} Ice Hammer, King of Rap, Koolest of the Kool, having just fought his
} way through a screaming mob of hysterical teenagers sinks down on the
} plush upholstery of his plum-coloured Cadillac with a sigh of relief.
} On the seat beside him sit two young, well-enodwed women, both with
} delicious milk chocolate-coloured complexion and wearing incredibly
} tight-fitting dresses, just low-cut enough to reveal the tops of
} designer brassieres, and just short enough to show an occasional
} glimpse of matching panties.
}
} While Ice H. absent-mindedly lights a cigarette with a hundred-dollar
} bill, one of the women starts massaging the back of his neck, while
} the other asks, in a low, husky voice, if they'll be in time for the
} party.
}
} Ice H., lost in deep thoughts, doesn't answer, but says:
} "Y'know, baby, I had this weird dream last night - I dreamed I was the
} pope. Maybe I'm not really me, but just some nerd dreaming he's
} me...". Both women giggle.
} ====
}
} The harsh, piercing sound of an electronic alarm clock cuts through
} the head of Mazda Imperfect, aka Judge Drutt of the Supreme
} Intergalactic Court, aka dozens of even stupider handles, master
} hacker - or computer nerd as most women call him. With a groan, Mazda
} sits up in bed, realizing he's not really the King of Rap, but a CS
} frehsman at an obscure university. Vehemently, he hits the alarm clock
} so it crashes into the wall and stops ringing, then lies down again
} and tries to go back to sleep and re-start the dream.
}
} Two minutes later, his next-door neighbour starts playin AC/DC at max
} volume. Two minutes later still, his other next-door neighbour starts
} playing Shamen at an even higher volume. When the guy downstairs
} starts playing old Dolly Parton records, it's the last straw, and
} Mazda gets up, wraps himself in a robe and heads for the shower.
}
} Later that day, he in desperation writes to the Oracle to get the
} answer to the question that's been nagging him all day: What if he's
} not a CS student dreaming he's a superstar, but a superstar deraming
} he's a CS student? Just as he's sent the message...
} ====
}
} ...the melodious chime of golden bells wakens the Usenet Oracle.
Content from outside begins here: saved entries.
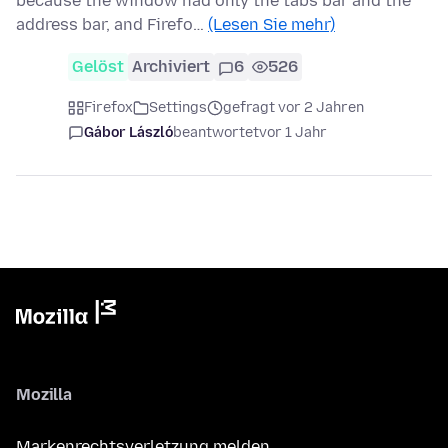
because the window had only the tabs bar and the
address bar, and Firefo…
(Lesen Sie mehr)
Gelöst
Archiviert
6
526
Firefox
Settings
gefragt vor 2 Jahren
Gábor László
beantwortet
vor 1 Jahr
Mozilla
Markenrechtsverletzung melden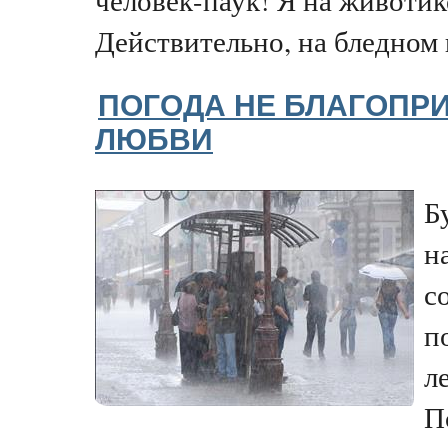
Действительно, на бледном п
ПОГОДА НЕ БЛАГОПР
ЛЮБВИ
Б
н
с
п
л
П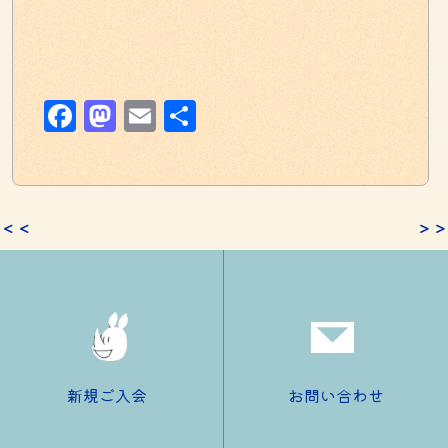
Facebook
Mastodon
Email
共
有
＜＜
＞＞
新規ご入会
お問い合わせ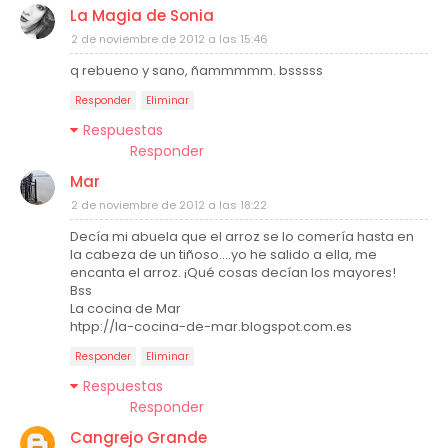
La Magia de Sonia
2 de noviembre de 2012 a las 15:46
q rebueno y sano, ñammmmm. bsssss
Responder
Eliminar
Respuestas
Responder
Mar
2 de noviembre de 2012 a las 18:22
Decía mi abuela que el arroz se lo comería hasta en
la cabeza de un tiñoso....yo he salido a ella, me
encanta el arroz. ¡Qué cosas decían los mayores!
Bss
La cocina de Mar
htpp://la-cocina-de-mar.blogspot.com.es
Responder
Eliminar
Respuestas
Responder
Cangrejo Grande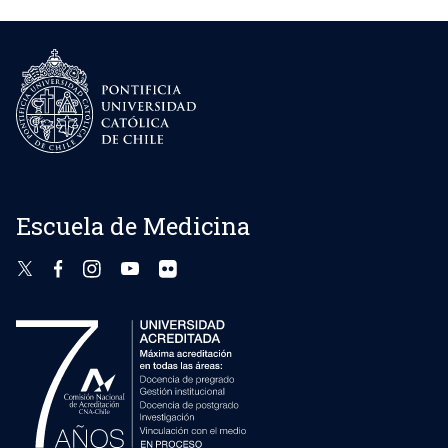
Escuela de Medicina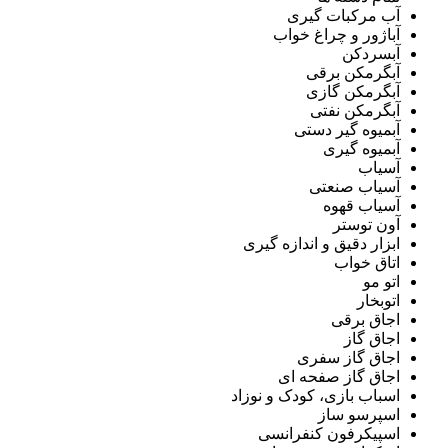
آب مرکبات گیری
آباژور و چراغ خواب
آبسردکن
آبگرمکن برقی
آبگرمکن گازی
آبگرمکن نفتی
آبمیوه گیر دستی
آبمیوه گیری
آسیاب
آسیاب صنعتی
آسیاب قهوه
آون توستر
ابزار دقیق و اندازه گیری
اتاق خواب
اتو مو
اتوبخار
اجاق برقی
اجاق گاز
اجاق گاز سفری
اجاق گاز صفحه ای
اسباب بازی، کودک و نوزاد
اسپرسو ساز
اسپیکرفون کنفرانسی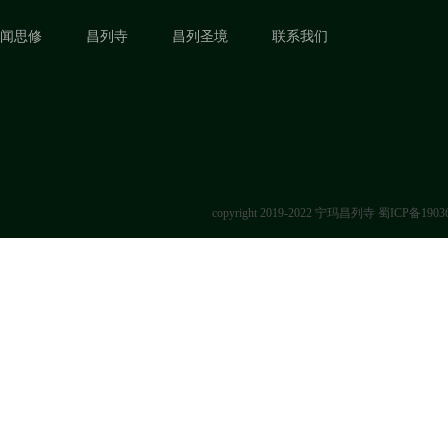
闻思修
昌列寺
昌列圣境
联系我们
copyright 2019-2022 宁玛昌列寺
蜀ICP备1903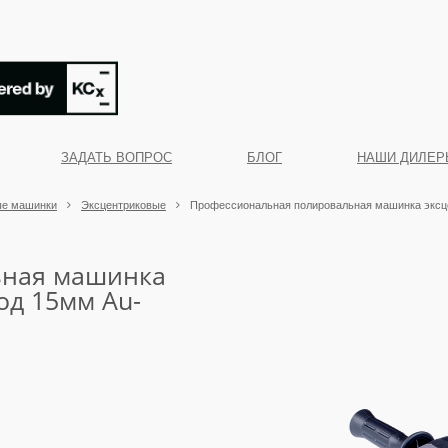
ЗАДАТЬ ВОПРОС
БЛОГ
НАШИ ДИЛЕР
ые машинки
Эксцентриковые
Профессиональная полировальная машинка эксц
ьная машинка
од 15мм Au-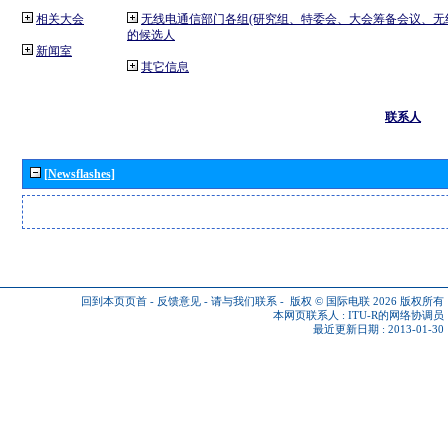
相关大会
无线电通信部门各组(研究组、特委会、大会筹备会议、无
的候选人
新闻室
其它信息
联系人
[Newsflashes]
回到本页页首
-
反馈意见
-
请与我们联系
-
版权 © 国际电联 2026
版权所有
本网页联系人 :
ITU-R的网络协调员
最近更新日期 : 2013-01-30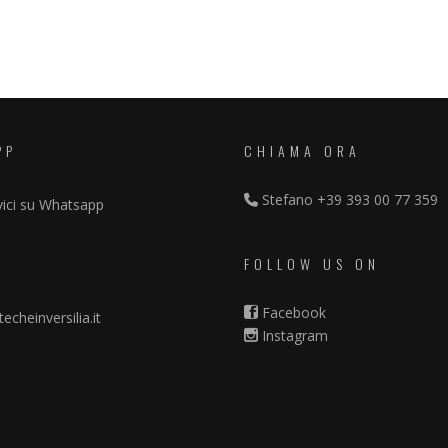
PP
CHIAMA ORA
Stefano
+39 393 00 77 359
vici su Whatsapp
FOLLOW US ON
Facebook
echeinversilia.it
Instagram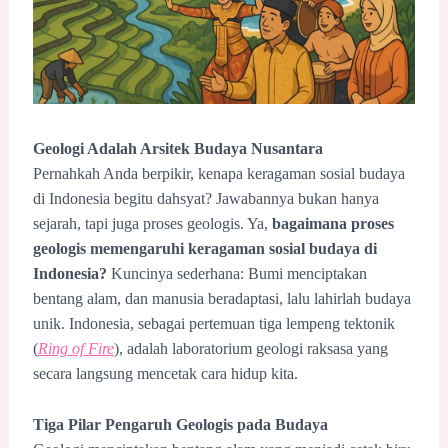
Geologi Adalah Arsitek Budaya Nusantara
Pernahkah Anda berpikir, kenapa keragaman sosial budaya
di Indonesia begitu dahsyat? Jawabannya bukan hanya
sejarah, tapi juga proses geologis. Ya,
bagaimana proses
geologis memengaruhi keragaman sosial budaya di
Indonesia?
Kuncinya sederhana: Bumi menciptakan
bentang alam, dan manusia beradaptasi, lalu lahirlah budaya
unik. Indonesia, sebagai pertemuan tiga lempeng tektonik
(
Ring of Fire
), adalah laboratorium geologi raksasa yang
secara langsung mencetak cara hidup kita.
Tiga Pilar Pengaruh Geologis pada Budaya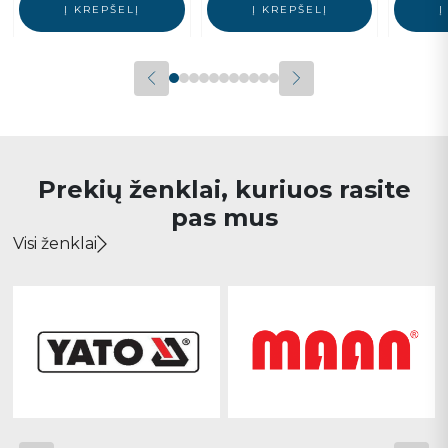
Į KREPŠELĮ
Į KREPŠELĮ
Į
Prekių ženklai, kuriuos rasite
pas mus
Visi ženklai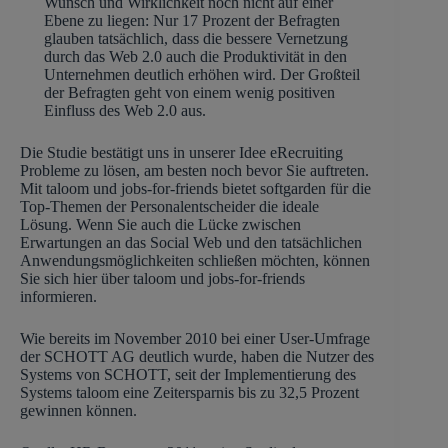
Wunsch und Wirklichkeit noch nicht auf einer
Ebene zu liegen: Nur 17 Prozent der Befragten
glauben tatsächlich, dass die bessere Vernetzung
durch das Web 2.0 auch die Produktivität in den
Unternehmen deutlich erhöhen wird. Der Großteil
der Befragten geht von einem wenig positiven
Einfluss des Web 2.0 aus.
Die Studie bestätigt uns in unserer Idee eRecruiting
Probleme zu lösen, am besten noch bevor Sie auftreten.
Mit taloom und jobs-for-friends bietet softgarden für die
Top-Themen der Personalentscheider die ideale
Lösung. Wenn Sie auch die Lücke zwischen
Erwartungen an das Social Web und den tatsächlichen
Anwendungsmöglichkeiten schließen möchten, können
Sie sich hier über taloom und jobs-for-friends
informieren.
Wie bereits im November 2010 bei einer User-Umfrage
der SCHOTT AG deutlich wurde, haben die Nutzer des
Systems von SCHOTT, seit der Implementierung des
Systems taloom eine Zeitersparnis bis zu 32,5 Prozent
gewinnen können.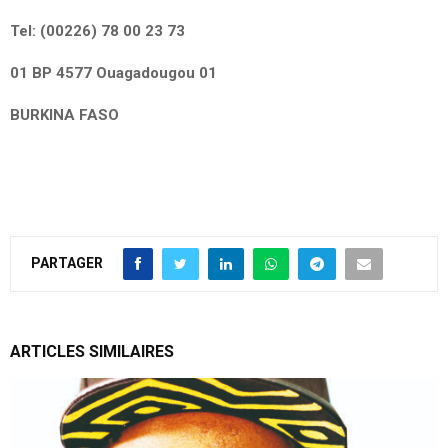
Tel: (00226) 78 00 23 73
01 BP 4577 Ouagadougou 01
BURKINA FASO
PARTAGER
ARTICLES SIMILAIRES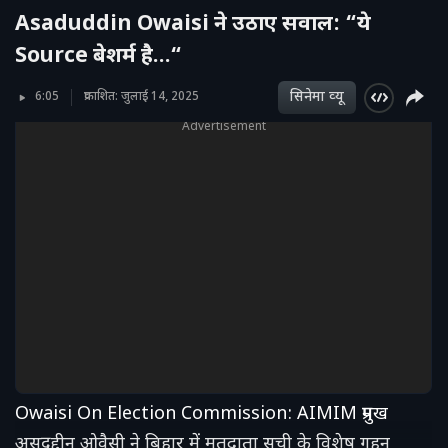
Asaduddin Owaisi ने उठाए सवाल: “ये
Source बेशर्म है…“
सिनेमा व्‍यू
6:05
प्रकाशित: जुलाई 14, 2025
Advertisement
Owaisi On Election Commission: AIMIM प्रमुख
असदुद्दीन ओवैसी ने बिहार में मतदाता सूची के विशेष गहन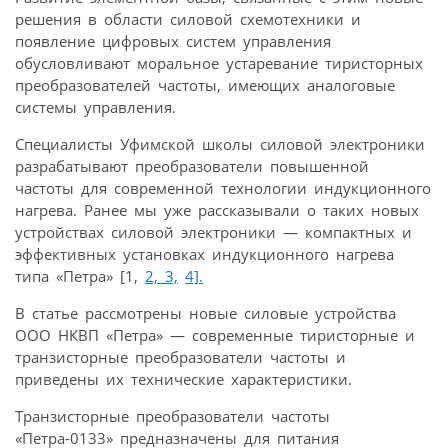
решения в области силовой схемотехники и
появление цифровых систем управления
обусловливают моральное устаревание тиристорных
преобразователей частоты, имеющих аналоговые
системы управления.
Специалисты Уфимской школы силовой электроники
разрабатывают преобразователи повышенной
частоты для современной технологии индукционного
нагрева. Ранее мы уже рассказывали о таких новых
устройствах силовой электроники — компактных и
эффективных установках индукционного нагрева
типа «Петра» [1,
2,
3,
4].
В статье рассмотрены новые силовые устройства
ООО НКВП «Петра» — современные тиристорные и
транзисторные преобразователи частоты и
приведены их технические характеристики.
Транзисторные преобразователи частоты
«Петра‑0133» предназначены для питания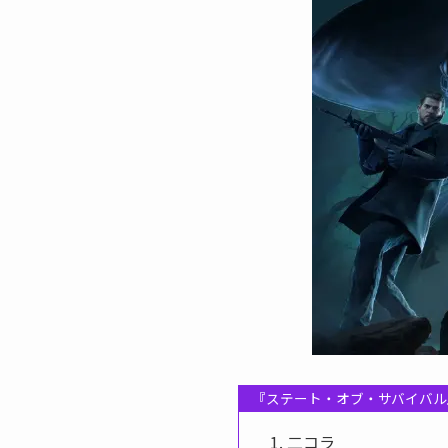
『ステート・オブ・サバイバル』
二コラ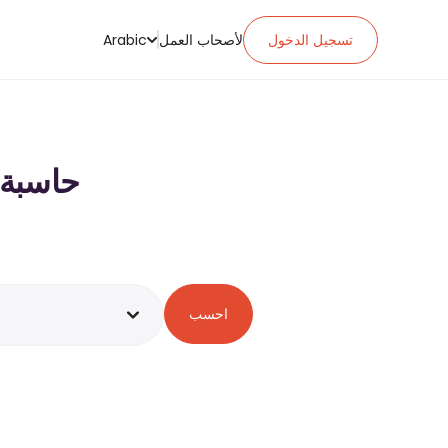
تسجيل الدخول
لأصحاب العمل
Arabic
حاسبة ضريبة ا
احسب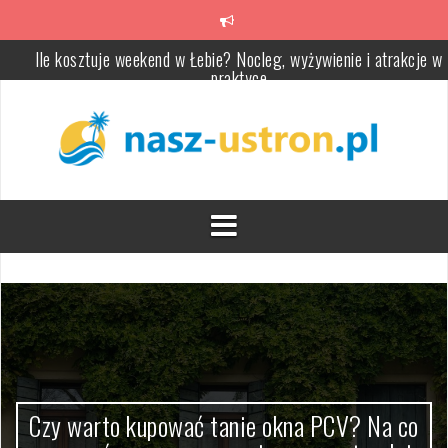
Skip
to
content
Ile kosztuje weekend w Łebie? Nocleg, wyżywienie i atrakcje w
praktyce
Łeba: ile dni zaplanować na atrakcje, plaże i ruchome wydmy
(Słowiński Park Narodowy)
Co robić w Łebie, gdy pada deszcz – atrakcje pod dachem i plan dn
dla rodziny
Łeba kiedy jechać: najlepsze miesiące, pogoda i ceny noclegów 
sezonie oraz poza nim
Oklejanie reklamowe samochodów – jak wybrać folię, wykonawcę 
rodzaj oklejenia
Czy warto kupować tanie okna PCV? Na co zwracać uwagę przy
cenie, parametrach i montażu
Czy warto kupować tanie okna PCV? Na co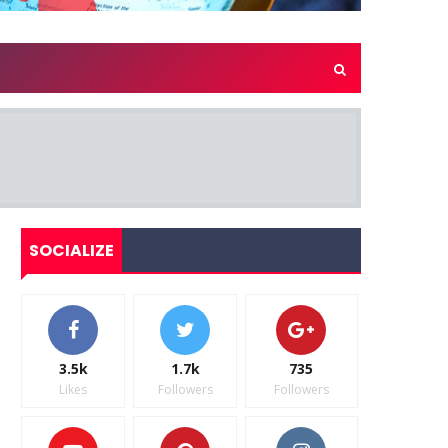
SOCIALIZE
3.5k
1.7k
735
Likes
Followers
Followers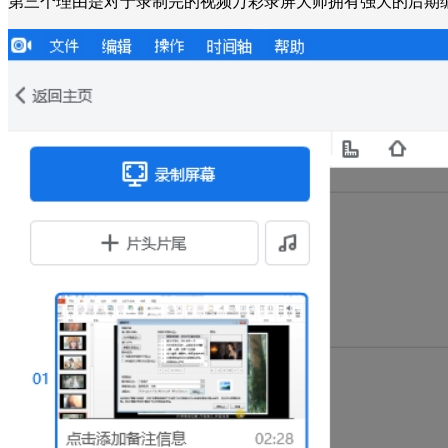
第三个理由是对于录制完的视频万彩录屏大师拥有强大的后期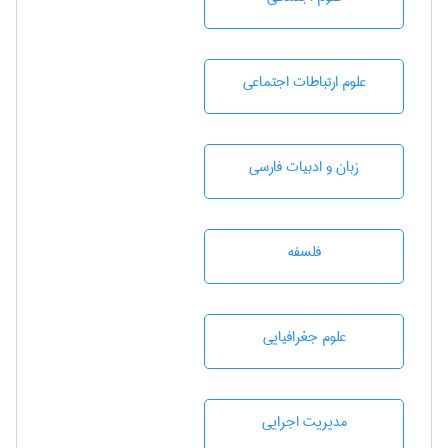
علوم ارتباطات اجتماعی
زبان و ادبيات فارسی
فلسفه
علوم جغرافيايی
مديريت اجرايی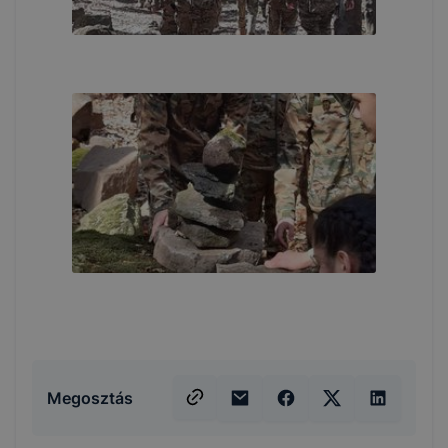
Megosztás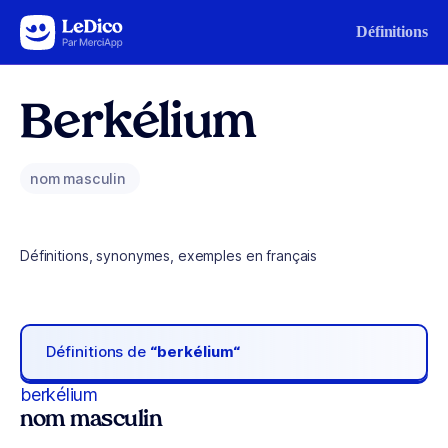
Aller au contenu
Définitions
Berkélium
nom masculin
Définitions, synonymes, exemples en français
Définitions de
“berkélium“
berkélium
nom masculin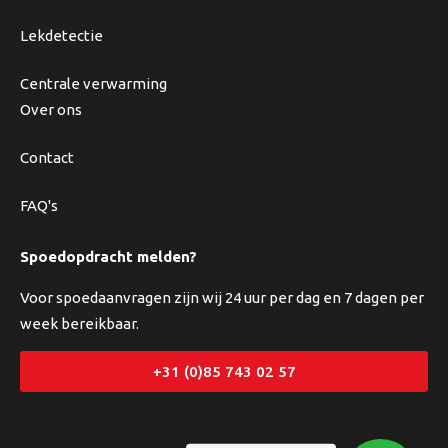
Lekdetectie
Centrale verwarming
Over ons
Contact
FAQ's
Spoedopdracht melden?
Voor spoedaanvragen zijn wij 24 uur per dag en 7 dagen per
week bereikbaar.
+31 (0)85 743 02 57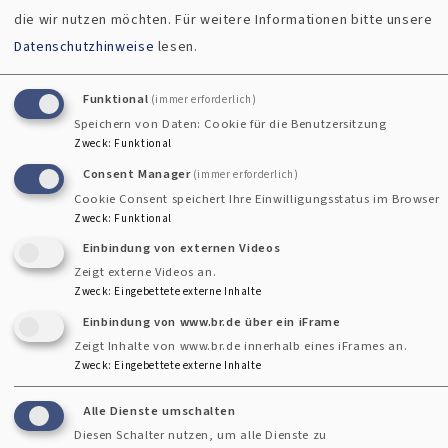
die wir nutzen möchten.
Für weitere Informationen bitte unsere
Datenschutzhinweise
lesen.
Funktional
(immer erforderlich)
Speichern von Daten: Cookie für die Benutzersitzung
Redaktionell verantwortlich für Veranstaltungen und
Zweck
:
Funktional
Termine
Consent Manager
(immer erforderlich)
Cookie Consent speichert Ihre Einwilligungsstatus im Browser
Tina Dieter
Zweck
:
Funktional
Am Öferl 8
Einbindung von externen Videos
82362 Weilheim i. OB
Zeigt externe Videos an.
Zweck
:
Eingebettete externe Inhalte
Redaktionell verantwortlich für den Gemeindebrief
Einbindung von www.br.de über ein iFrame
Zeigt Inhalte von www.br.de innerhalb eines iFrames an.
Zweck
:
Eingebettete externe Inhalte
Pfarrerin Sabine Nagel
Karl-Böhaimb-Str. 4
Alle Dienste umschalten
82362 Weilheim i. OB
Diesen Schalter nutzen, um alle Dienste zu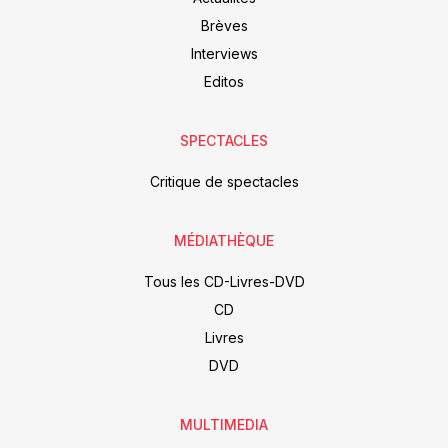
Brèves
Interviews
Editos
SPECTACLES
Critique de spectacles
MÉDIATHÈQUE
Tous les CD-Livres-DVD
CD
Livres
DVD
MULTIMEDIA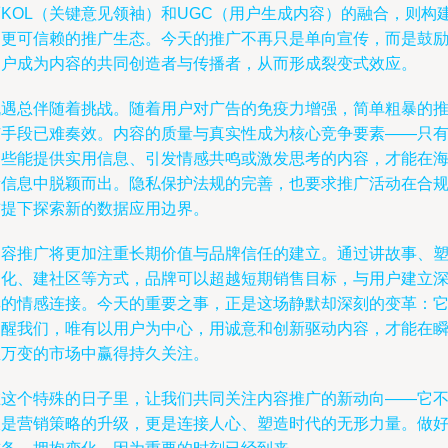
而KOL（关键意见领袖）和UGC（用户生成内容）的融合，则构
了更可信赖的推广生态。今天的推广不再只是单向宣传，而是鼓
用户成为内容的共同创造者与传播者，从而形成裂变式效应。
机遇总伴随着挑战。随着用户对广告的免疫力增强，简单粗暴的
广手段已难奏效。内容的质量与真实性成为核心竞争要素——只
那些能提供实用信息、引发情感共鸣或激发思考的内容，才能在
量信息中脱颖而出。隐私保护法规的完善，也要求推广活动在合
前提下探索新的数据应用边界。
内容推广将更加注重长期价值与品牌信任的建立。通过讲故事、
文化、建社区等方式，品牌可以超越短期销售目标，与用户建立
厚的情感连接。今天的重要之事，正是这场静默却深刻的变革：
提醒我们，唯有以用户为中心，用诚意和创新驱动内容，才能在
息万变的市场中赢得持久关注。
在这个特殊的日子里，让我们共同关注内容推广的新动向——它
仅是营销策略的升级，更是连接人心、塑造时代的无形力量。做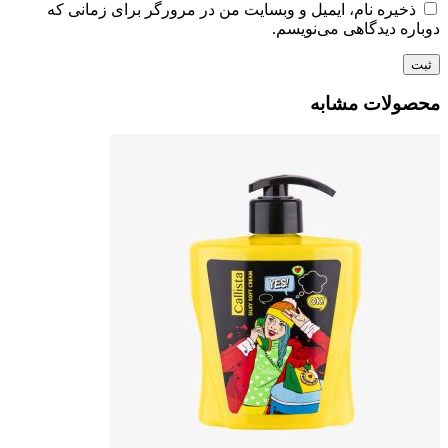
ذخیره نام، ایمیل و وبسایت من در مرورگر برای زمانی که
دوباره دیدگاهی می‌نویسم.
محصولات مشابه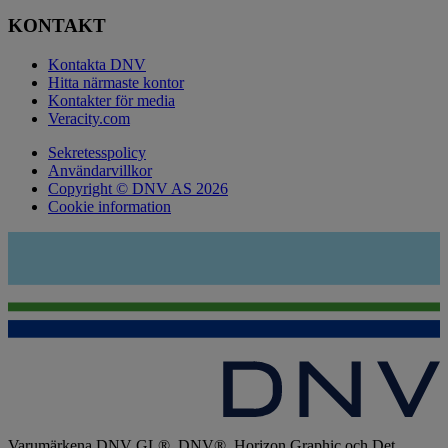
KONTAKT
Kontakta DNV
Hitta närmaste kontor
Kontakter för media
Veracity.com
Sekretesspolicy
Användarvillkor
Copyright © DNV AS 2026
Cookie information
Varumärkena DNV GL®, DNV®, Horizon Graphic och Det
He
} slowly opens his eyes, to see the loving countenace of Lisa, who's
} dressed in what might - with some stretching of the imagination - be
} called a nightdress.
} "Good morning, Orrie. Had any sweet dreams?"
} "Yes, in fact, I did dream something pretty weird - that I was a CS
} geek who dreamed he was a rap star, and then sent a question to me
} about whether he was really some superstar dreaming he was a CS geek
} dreaming he was a rap star..."
} "How strange. And even stranger, just such a question arrived on the
} fax just two minutes ago"
} "What?"
}
} The Oracle has only started to think about the consequences of this
} when...
} ====
}
} ...the nasty sound of a sub-machine gun being fired at close range
} resounds through a rickety shack in the suburbs of Mogadishu,
} Somalia...
}
} [ You owe the Oracle a good ending to this story; or perhaps some good
} way of indicating that this is supposed to be an infinite progression
} of dreams within dreams ]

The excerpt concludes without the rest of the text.